Kokoro TTS: How to Run Locally Open Source Text-to-Speech Model?

In this article, I’m going to introduce you to Kokoro TTS, a text-to-speech model that has achieved top-tier performance in the field. This model, developed by Hexgrad, is called Kokoro-82M, and it’s making waves in the open-source community. Let’s dive into everything you need to know about Kokoro TTS, including how to use it, its key features, and why it’s so impressive.

I’ll walk you through the step by step on how to run Kokoro TTS, one of the best open-source text-to-speech models, locally on your computer.

What is Kokoro TTS?

Kokoro TTS is a text-to-speech model that stands out for its efficiency and performance. With just 82 million parameters, it delivers high-quality audio output while maintaining a small file size of only 350 MB. This makes it an excellent choice for building low-latency applications, such as call center solutions or other speech-based systems.

Key Features of Kokoro TTS

Small Size, High Performance: At just 350 MB, Kokoro TTS is lightweight yet delivers state-of-the-art performance.
Multilingual Support: It supports multiple languages, including English (UK), French, Japanese, Chinese, and Korean.
Commercial Use: Kokoro TTS is licensed under Apache 2.0, making it suitable for commercial applications.
Low Training Requirements: The model was trained on less than 100 hours of audio data, which is relatively small compared to other models.
Efficient Training Costs: It was trained on 8008 GB VRAM instances rented from Vast AI, costing less than $1 per hour per GPU.

How to Use Kokoro TTS?

Step 1: Access the Model

To get started, you can access Kokoro TTS on its Hugging Face page. The model is available in both ONNX and PTH formats, each around 350 MB in size.
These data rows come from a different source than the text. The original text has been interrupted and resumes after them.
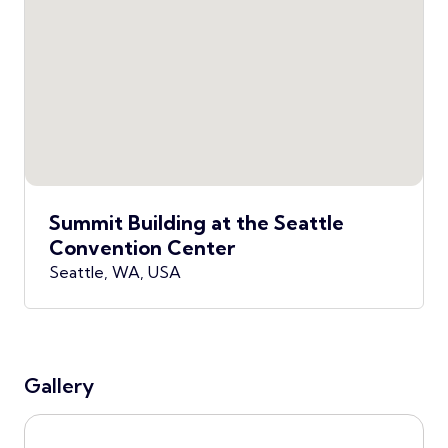
Summit Building at the Seattle
Convention Center
Seattle, WA, USA
Gallery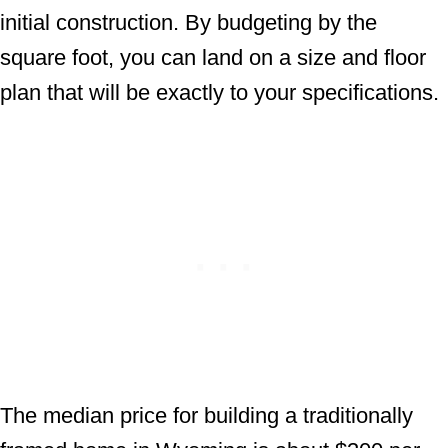
initial construction. By budgeting by the
square foot, you can land on a size and floor
plan that will be exactly to your specifications.
The median price for building a traditionally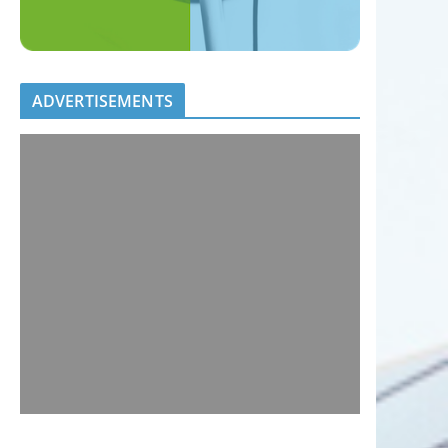
ADVERTISEMENTS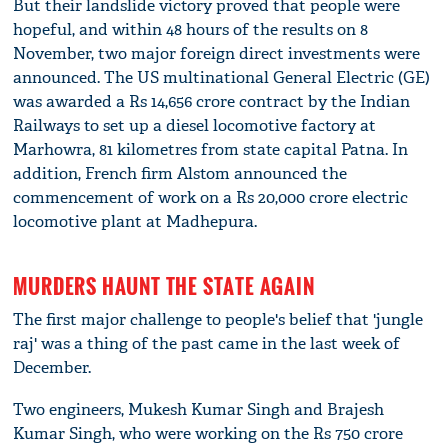
But their landslide victory proved that people were
hopeful, and within 48 hours of the results on 8
November, two major foreign direct investments were
announced. The US multinational General Electric (GE)
was awarded a Rs 14,656 crore contract by the Indian
Railways to set up a diesel locomotive factory at
Marhowra, 81 kilometres from state capital Patna. In
addition, French firm Alstom announced the
commencement of work on a Rs 20,000 crore electric
locomotive plant at Madhepura.
MURDERS HAUNT THE STATE AGAIN
The first major challenge to people's belief that 'jungle
raj' was a thing of the past came in the last week of
December.
Two engineers, Mukesh Kumar Singh and Brajesh
Kumar Singh, who were working on the Rs 750 crore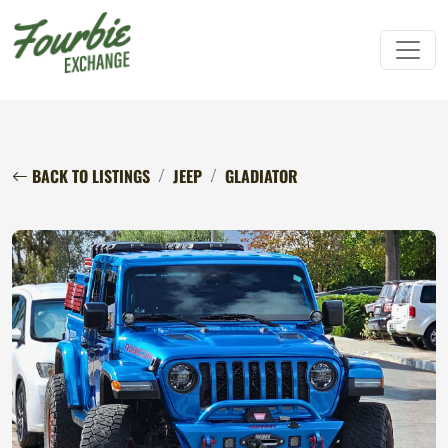
BACK TO LISTINGS
JEEP
GLADIATOR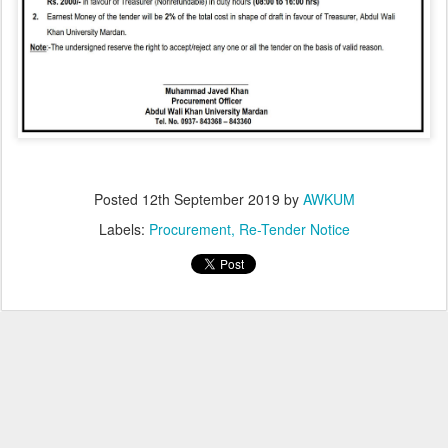
Posted
12th September 2019
by
AWKUM
Labels:
Procurement
Re-Tender Notice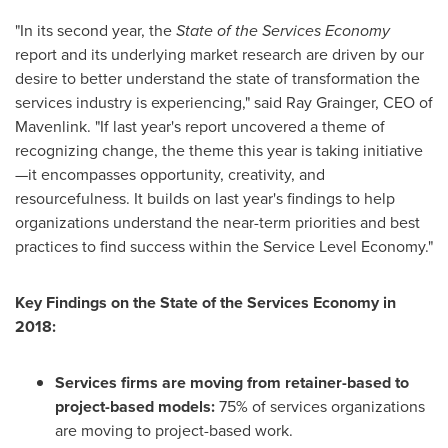
"In its second year, the
State of the Services Economy
report and its underlying market research are driven by our
desire to better understand the state of transformation the
services industry is experiencing," said
Ray Grainger
, CEO of
Mavenlink. "If last year's report uncovered a theme of
recognizing change, the theme this year is taking initiative
—it encompasses opportunity, creativity, and
resourcefulness. It builds on last year's findings to help
organizations understand the near-term priorities and best
practices to find success within the Service Level Economy."
Key Findings on the State of the Services Economy in
2018:
Services firms are moving from retainer-based to
project-based models:
75% of services organizations
are moving to project-based work.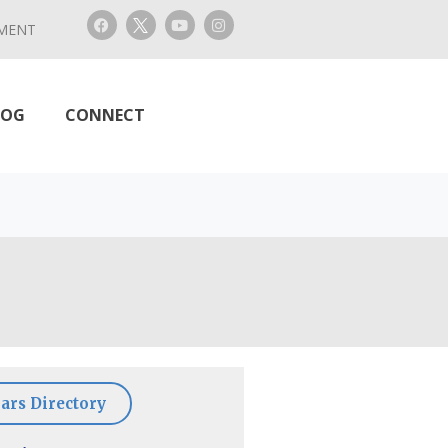
MENT
LOG
CONNECT
ars Directory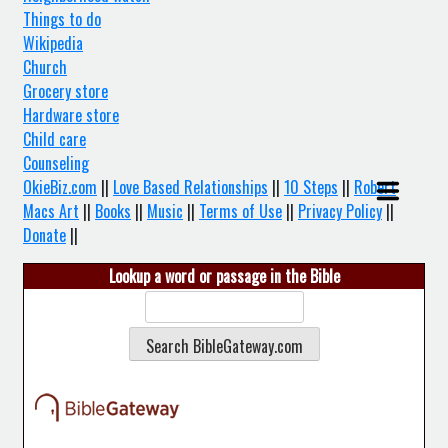
Things to do
Wikipedia
Church
Grocery store
Hardware store
Child care
Counseling
OkieBiz.com
||
Love Based Relationships
||
10 Steps
||
Robert
Macs Art
||
Books
||
Music
||
Terms of Use
||
Privacy Policy
||
Donate
||
Lookup a word or passage in the Bible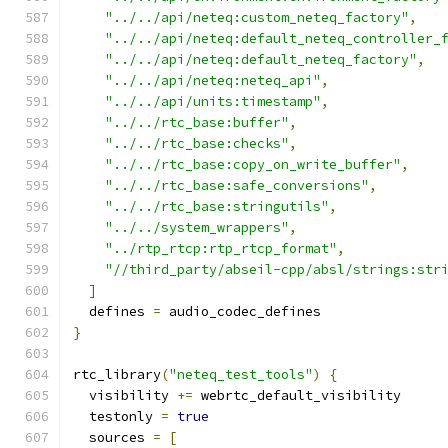
"../../api/neteq:custom_neteq_factory"
,
"../../api/neteq:default_neteq_controller_
"../../api/neteq:default_neteq_factory"
,
"../../api/neteq:neteq_api"
,
"../../api/units:timestamp"
,
"../../rtc_base:buffer"
,
"../../rtc_base:checks"
,
"../../rtc_base:copy_on_write_buffer"
,
"../../rtc_base:safe_conversions"
,
"../../rtc_base:stringutils"
,
"../../system_wrappers"
,
"../rtp_rtcp:rtp_rtcp_format"
,
"//third_party/abseil-cpp/absl/strings:str
]
  defines 
=
 audio_codec_defines
}
rtc_library
(
"neteq_test_tools"
)
{
  visibility 
+=
 webrtc_default_visibility
  testonly 
=
true
  sources 
=
[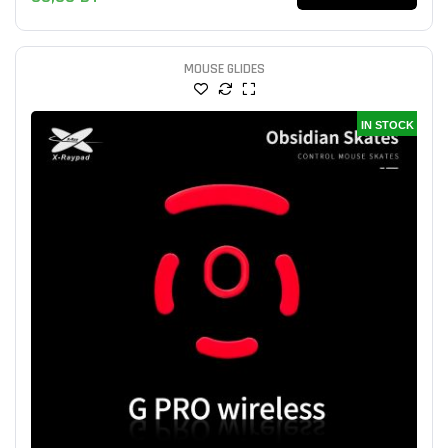
MOUSE GLIDES
IN STOCK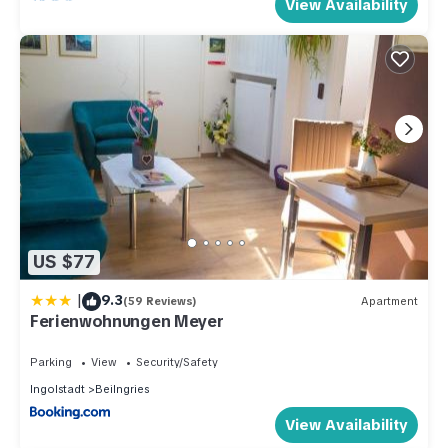
View Availability
US $77
|
9.3
(59 Reviews)
Apartment
Ferienwohnungen Meyer
Parking
View
Security/Safety
Ingolstadt
Beilngries
View Availability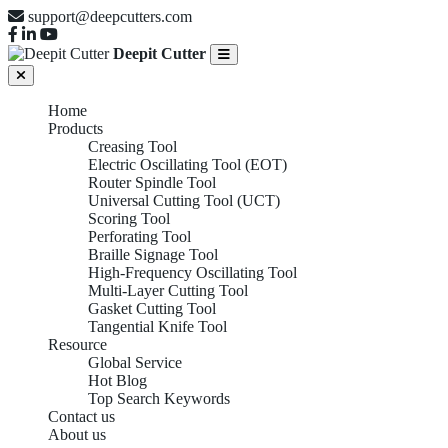
support@deepcutters.com
Deepit Cutter
Home
Products
Creasing Tool
Electric Oscillating Tool (EOT)
Router Spindle Tool
Universal Cutting Tool (UCT)
Scoring Tool
Perforating Tool
Braille Signage Tool
High-Frequency Oscillating Tool
Multi-Layer Cutting Tool
Gasket Cutting Tool
Tangential Knife Tool
Resource
Global Service
Hot Blog
Top Search Keywords
Contact us
About us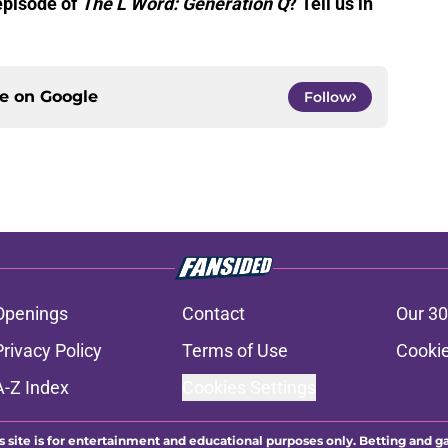
 episode of
The L Word: Generation Q
? Tell us in
ce on
Google
Follow
Openings
Contact
Our 30
Privacy Policy
Terms of Use
Cookie
A-Z Index
Cookies Settings
s site is for entertainment and educational purposes only. Betting and g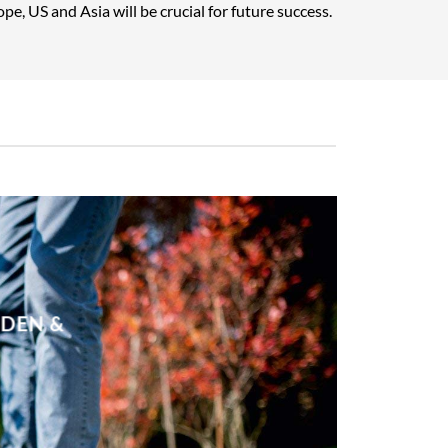
pe, US and Asia will be crucial for future success.
RDEN &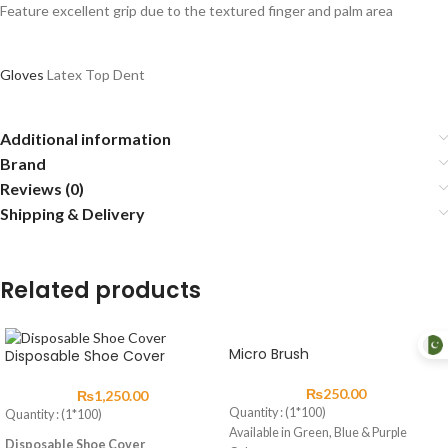
Feature excellent grip due to the textured finger and palm area
Gloves
Latex Top Dent
Additional information
Brand
Reviews (0)
Shipping & Delivery
Related products
Micro Brush
Disposable Shoe Cover
₨
250.00
₨
1,250.00
Quantity : (1*100)
Quantity : (1*100)
Available in Green, Blue & Purple
Disposable Shoe Cover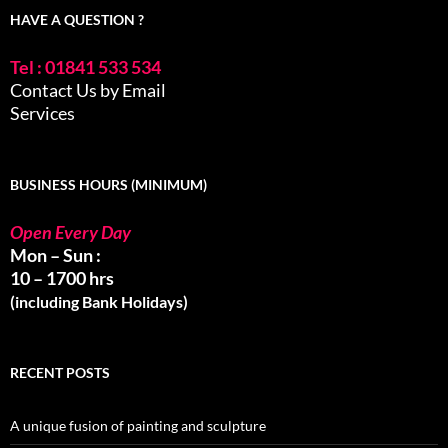
HAVE A QUESTION ?
Tel : 01841 533 534
Contact Us by Email
Services
BUSINESS HOURS (MINIMUM)
Open Every Day
Mon – Sun :
10 – 1700 hrs
(including Bank Holidays)
RECENT POSTS
A unique fusion of painting and sculpture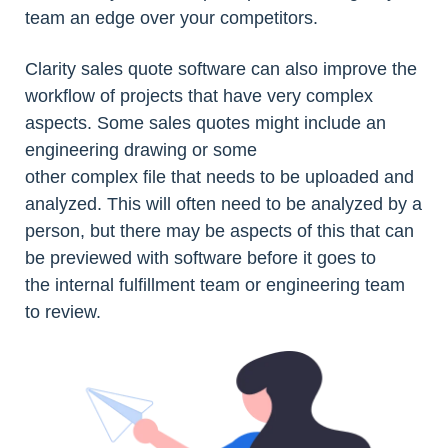
team an edge over your competitors.
Clarity sales quote software can also improve the
workflow of projects that have very complex
aspects. Some sales quotes might include an
engineering drawing or some
other complex file that needs to be uploaded and
analyzed. This will often need to be analyzed by a
person, but there may be aspects of this that can
be previewed with software before it goes to
the internal fulfillment team or engineering team
to review.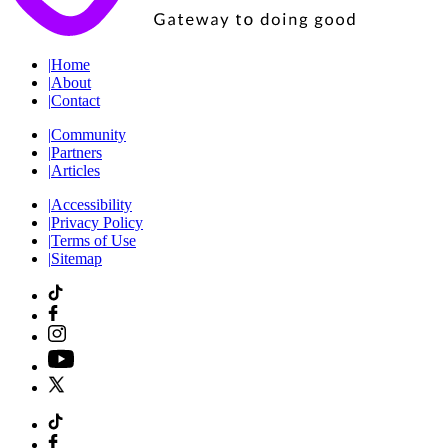
|
Home
|
About
|
Contact
|
Community
|
Partners
|
Articles
|
Accessibility
|
Privacy Policy
|
Terms of Use
|
Sitemap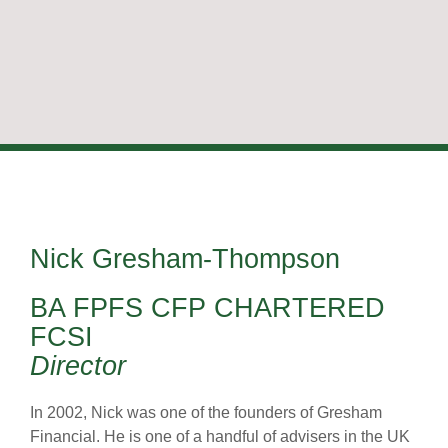
Nick Gresham-Thompson
BA FPFS CFP CHARTERED
FCSI
Director
In 2002, Nick was one of the founders of Gresham
Financial. He is one of a handful of advisers in the UK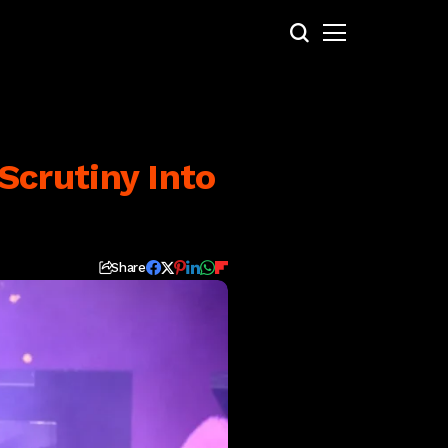
crutiny Into
Share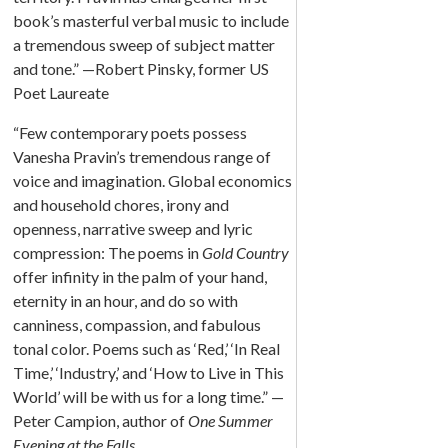
book’s masterful verbal music to include
a tremendous sweep of subject matter
and tone.” —Robert Pinsky, former US
Poet Laureate
“Few contemporary poets possess
Vanesha Pravin’s tremendous range of
voice and imagination. Global economics
and household chores, irony and
openness, narrative sweep and lyric
compression: The poems in
Gold Country
offer infinity in the palm of your hand,
eternity in an hour, and do so with
canniness, compassion, and fabulous
tonal color. Poems such as ‘Red,’ ‘In Real
Time,’ ‘Industry,’ and ‘How to Live in This
World’ will be with us for a long time.” —
Peter Campion, author of
One Summer
Evening at the Falls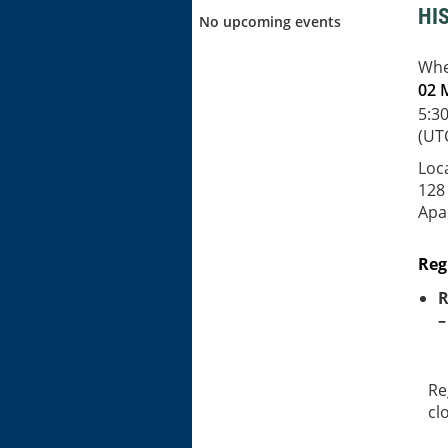
HI
No upcoming events
Wh
02 
5:3
(UT
Loc
128
Apal
Reg
R
–
Re
cl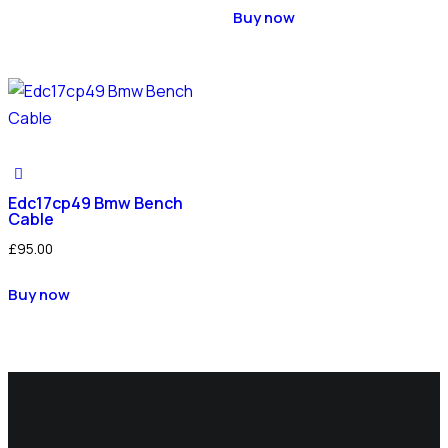
Buy now
Edc17cp49 Bmw Bench
Cable
£
95.00
Buy now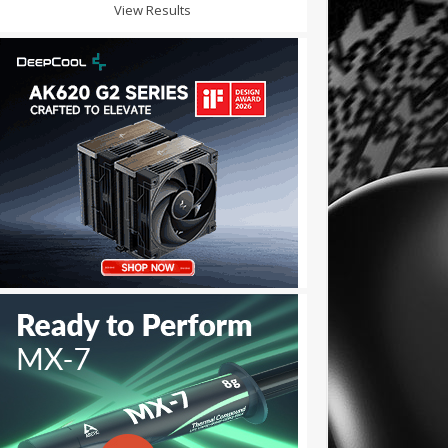
View Results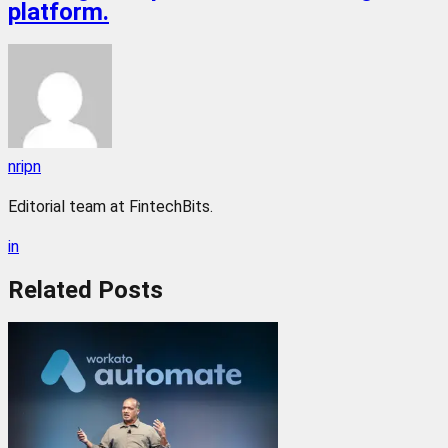
platform.
nripn
Editorial team at FintechBits.
in
Related
Posts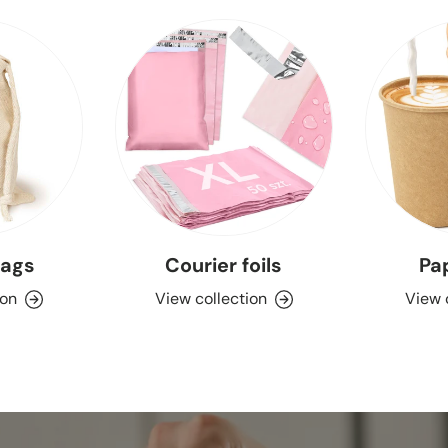
bags
Courier foils
Pa
ion
View collection
View 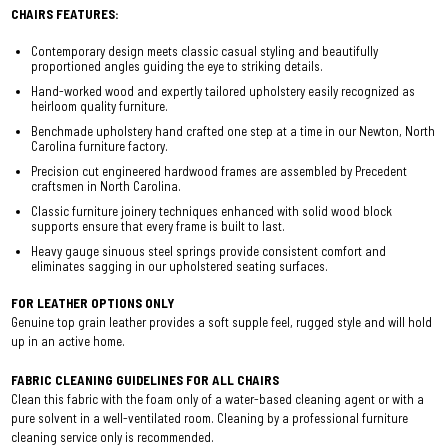
CHAIRS FEATURES:
Contemporary design meets classic casual styling and beautifully
proportioned angles guiding the eye to striking details.
Hand-worked wood and expertly tailored upholstery easily recognized as
heirloom quality furniture.
Benchmade upholstery hand crafted one step at a time in our Newton, North
Carolina furniture factory.
Precision cut engineered hardwood frames are assembled by Precedent
craftsmen in North Carolina.
Classic furniture joinery techniques enhanced with solid wood block
supports ensure that every frame is built to last.
Heavy gauge sinuous steel springs provide consistent comfort and
eliminates sagging in our upholstered seating surfaces.
FOR LEATHER OPTIONS ONLY
Genuine top grain leather provides a soft supple feel, rugged style and will hold
up in an active home.
FABRIC CLEANING GUIDELINES FOR ALL CHAIRS
Clean this fabric with the foam only of a water-based cleaning agent or with a
pure solvent in a well-ventilated room. Cleaning by a professional furniture
cleaning service only is recommended.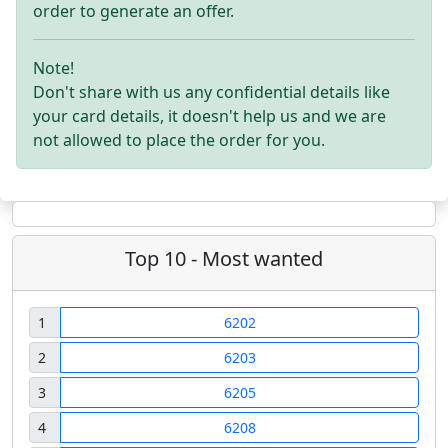
order to generate an offer.
Note!
Don't share with us any confidential details like
your card details, it doesn't help us and we are
not allowed to place the order for you.
Top 10 - Most wanted
1
6202
2
6203
3
6205
4
6208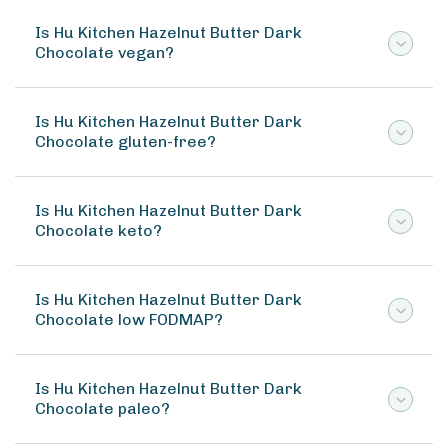
Is Hu Kitchen Hazelnut Butter Dark
Chocolate vegan?
Is Hu Kitchen Hazelnut Butter Dark
Chocolate gluten-free?
Is Hu Kitchen Hazelnut Butter Dark
Chocolate keto?
Is Hu Kitchen Hazelnut Butter Dark
Chocolate low FODMAP?
Is Hu Kitchen Hazelnut Butter Dark
Chocolate paleo?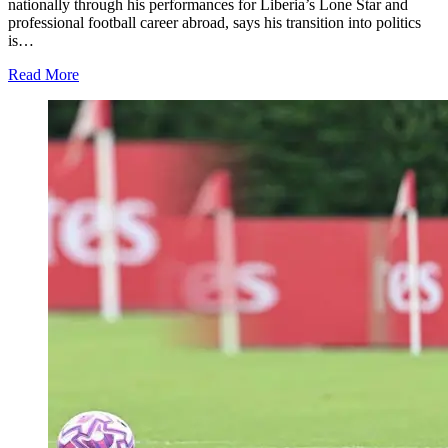
nationally through his performances for Liberia’s Lone Star and
professional football career abroad, says his transition into politics
is…
Read More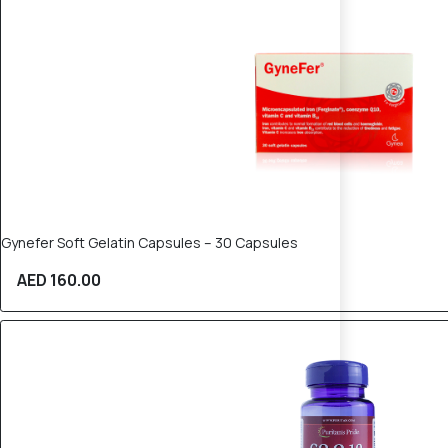
Gynefer Soft Gelatin Capsules – 30 Capsules
AED 160.00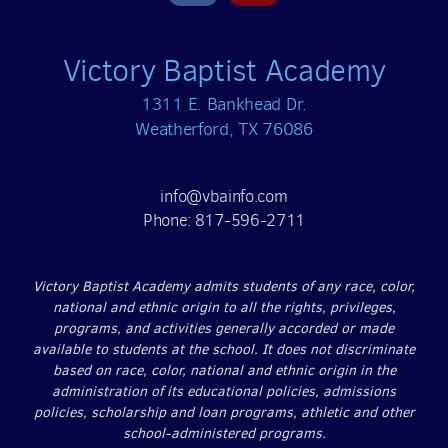
Victory Baptist Academy
1311 E. Bankhead Dr.
Weatherford, TX 76086
info@vbainfo.com
Phone: 817-596-2711
Victory Baptist Academy admits students of any race, color,
national and ethnic origin to all the rights, privileges,
programs, and activities generally accorded or made
available to students at the school. It does not discriminate
based on race, color, national and ethnic origin in the
administration of its educational policies, admissions
policies, scholarship and loan programs, athletic and other
school-administered programs.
Step 2: Try It on Hugging Face Spaces

Hugging Face provides a Spaces interface where you can test Kokoro TTS without any setup. Here’s how:

Go to the Kokoro TTS Space on Hugging Face.
Input your text in the provided field. For example, you can type:
"AI anytime is trying to create good videos. The community is growing."
Select a voice from the available options (e.g., Sarah for a female voice).
Click "Generate" to create the audio.

The generation process is fast, typically taking just a few seconds. However, due to high traffic on the platform, there might be occasional delays.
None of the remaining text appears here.